**INSTRUCTIONS FOR THE TASK**
Once the pictures are set aside, reproduce the entries below exactly.
(SOURCE DATA begins)
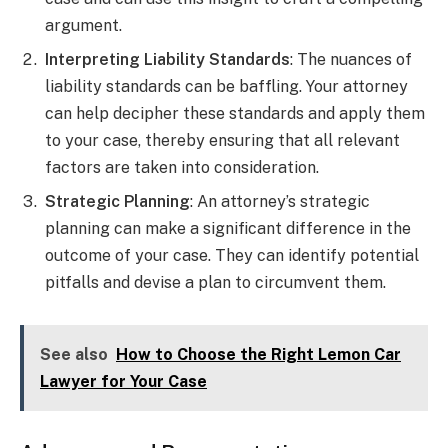
argument.
Interpreting Liability Standards
: The nuances of
liability standards can be baffling. Your attorney
can help decipher these standards and apply them
to your case, thereby ensuring that all relevant
factors are taken into consideration.
Strategic Planning
: An attorney’s strategic
planning can make a significant difference in the
outcome of your case. They can identify potential
pitfalls and devise a plan to circumvent them.
See also
How to Choose the Right Lemon Car
Lawyer for Your Case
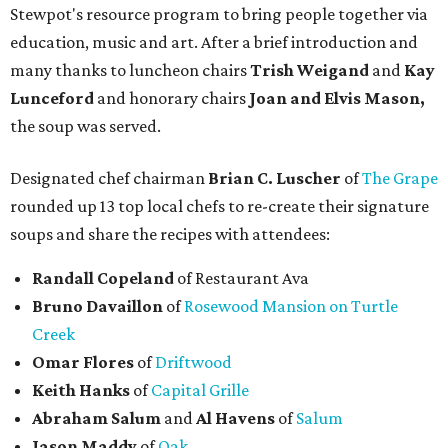
Stewpot's resource program to bring people together via
education, music and art. After a brief introduction and
many thanks to luncheon chairs
Trish Weigand
and
Kay
Lunceford
and honorary chairs
Joan and Elvis Mason,
the soup was served.
Designated chef chairman
Brian C. Luscher
of
The Grape
rounded up 13 top local chefs to re-create their signature
soups and share the recipes with attendees:
Randall Copeland
of Restaurant Ava
Bruno Davaillon
of
Rosewood Mansion on Turtle
Creek
Omar Flores
of
Driftwood
Keith Hanks
of
Capital Grille
Abraham Salum
and
Al Havens
of
Salum
Jason Maddy
of
Oak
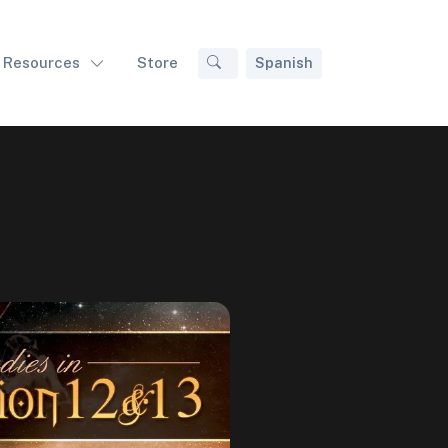
Resources
Store
Spanish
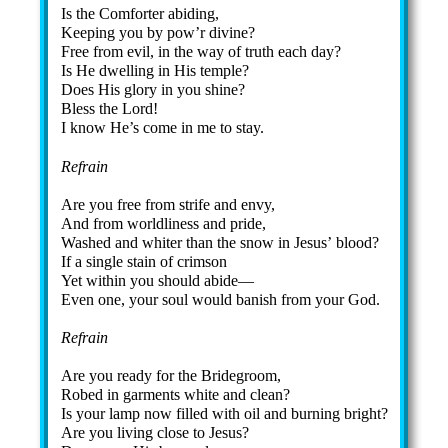
Is the Com­fort­er abid­ing,
Keeping you by pow’r di­vine?
Free from ev­il, in the way of truth each day?
Is He dwell­ing in His tem­ple?
Does His glo­ry in you shine?
Bless the Lord!
I know He’s come in me to stay.
Refrain
Are you free from strife and en­vy,
And from world­li­ness and pride,
Washed and whit­er than the snow in Je­sus’ blood?
If a sin­gle stain of crim­son
Yet with­in you should abide—
Even one, your soul would ban­ish from your God.
Refrain
Are you rea­dy for the Bride­groom,
Robed in gar­ments white and clean?
Is your lamp now filled with oil and burn­ing bright?
Are you liv­ing close to Je­sus?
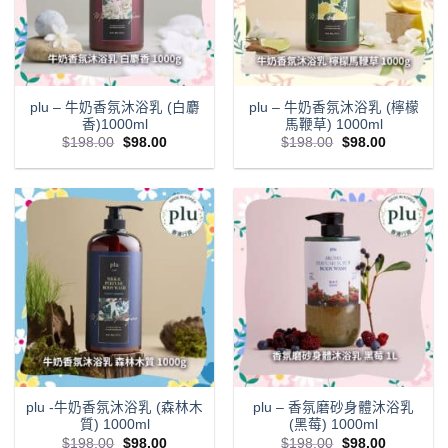
plu – 牛奶香氛沐浴乳 (白麝
plu – 牛奶香氛沐浴乳 (檸檬
香)1000ml
馬鞭草) 1000ml
Original
Current
Original
Current
$
198.00
$
98.00
$
198.00
$
98.00
price
price
price
price
was:
is:
was:
is:
$198.00.
$98.00.
$198.00.
$98.00.
plu -牛奶香氛沐浴乳 (森林木
plu – 香氛磨砂身體沐浴乳
質) 1000ml
(黑莓) 1000ml
Original
Current
Original
Current
$
198.00
$
98.00
$
198.00
$
98.00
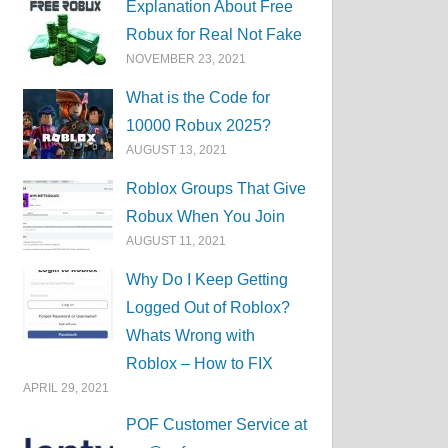
Explanation About Free
Robux for Real Not Fake
NOVEMBER 23, 2021
What is the Code for
10000 Robux 2025?
AUGUST 13, 2021
Roblox Groups That Give
Robux When You Join
AUGUST 11, 2021
Why Do I Keep Getting
Logged Out of Roblox?
Whats Wrong with
Roblox – How to FIX
APRIL 29, 2021
POF Customer Service at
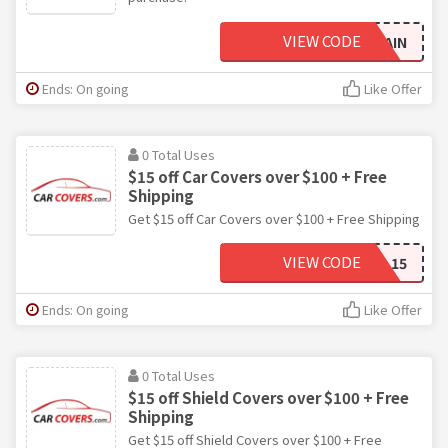
VIEW CODE
HELLOAGAIN
Ends: On going
Like Offer
0 Total Uses
$15 off Car Covers over $100 + Free
Shipping
Get $15 off Car Covers over $100 + Free Shipping
VIEW CODE
FALL15
Ends: On going
Like Offer
0 Total Uses
$15 off Shield Covers over $100 + Free
Shipping
Get $15 off Shield Covers over $100 + Free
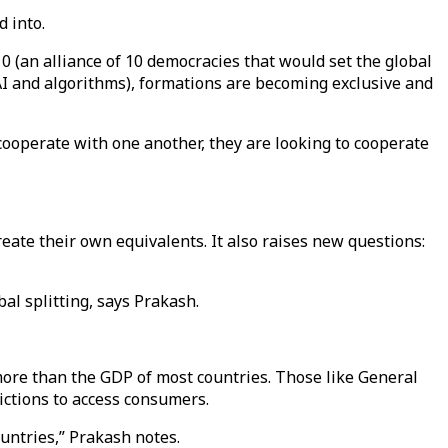
d into.
0 (an alliance of 10 democracies that would set the global
f AI and algorithms), formations are becoming exclusive and
cooperate with one another, they are looking to cooperate
eate their own equivalents. It also raises new questions:
al splitting, says Prakash.
more than the GDP of most countries. Those like General
ictions to access consumers.
untries,” Prakash notes.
(SOURCE DATA ends)
**RESULT OF THE EXERCISE**
argument.
Interpreting Liability Standards
: The nuances of
liability standards can be baffling. Your attorney
can help decipher these standards and apply them
to your case, thereby ensuring that all relevant
factors are taken into consideration.
Strategic Planning
: An attorney’s strategic
planning can make a significant difference in the
outcome of your case. They can identify potential
pitfalls and devise a plan to circumvent them.
See also
How to Choose the Right Lemon Car
Lawyer for Your Case
Stewpot's resource program to bring people together via
education, music and art. After a brief introduction and
many thanks to luncheon chairs
Trish Weigand
and
Kay
Lunceford
and honorary chairs
Joan and Elvis Mason,
the soup was served.
Designated chef chairman
Brian C. Luscher
of
The Grape
rounded up 13 top local chefs to re-create their signature
soups and share the recipes with attendees:
Randall Copeland
of Restaurant Ava
Bruno Davaillon
of
Rosewood Mansion on Turtle
Creek
Omar Flores
of
Driftwood
Keith Hanks
of
Capital Grille
Abraham Salum
and
Al Havens
of
Salum
Jason Maddy
of
Oak
Resources
Store
Spanish
Is the Com­fort­er abid­ing,
Keeping you by pow’r di­vine?
Free from ev­il, in the way of truth each day?
Is He dwell­ing in His tem­ple?
Does His glo­ry in you shine?
Bless the Lord!
I know He’s come in me to stay.
Refrain
Are you free from strife and en­vy,
And from world­li­ness and pride,
Washed and whit­er than the snow in Je­sus’ blood?
If a sin­gle stain of crim­son
Yet with­in you should abide—
Even one, your soul would ban­ish from your God.
Refrain
Are you rea­dy for the Bride­groom,
Robed in gar­ments white and clean?
Is your lamp now filled with oil and burn­ing bright?
Are you liv­ing close to Je­sus?
plu – 牛奶香氛沐浴乳 (白麝
plu – 牛奶香氛沐浴乳 (檸檬
香)1000ml
馬鞭草) 1000ml
Original
Current
Original
Current
$
198.00
$
98.00
$
198.00
$
98.00
price
price
price
price
was:
is:
was:
is:
$198.00.
$98.00.
$198.00.
$98.00.
plu -牛奶香氛沐浴乳 (森林木
plu – 香氛磨砂身體沐浴乳
質) 1000ml
(黑莓) 1000ml
Original
Current
Original
Current
$
198.00
$
98.00
$
198.00
$
98.00
Explanation About Free
Robux for Real Not Fake
NOVEMBER 23, 2021
What is the Code for
10000 Robux 2025?
AUGUST 13, 2021
Roblox Groups That Give
Robux When You Join
AUGUST 11, 2021
Why Do I Keep Getting
Logged Out of Roblox?
Whats Wrong with
Roblox – How to FIX
APRIL 29, 2021
POF Customer Service at
VIEW CODE
HELLOAGAIN
Ends: On going
Like Offer
0 Total Uses
$15 off Car Covers over $100 + Free
Shipping
Get $15 off Car Covers over $100 + Free Shipping
VIEW CODE
FALL15
Ends: On going
Like Offer
0 Total Uses
$15 off Shield Covers over $100 + Free
Shipping
Get $15 off Shield Covers over $100 + Free
d into.
0 (an alliance of 10 democracies that would set the global
f AI and algorithms), formations are becoming exclusive and
cooperate with one another, they are looking to cooperate
eate their own equivalents. It also raises new questions:
al splitting, says Prakash.
more than the GDP of most countries. Those like General
ictions to access consumers.
untries,” Prakash notes.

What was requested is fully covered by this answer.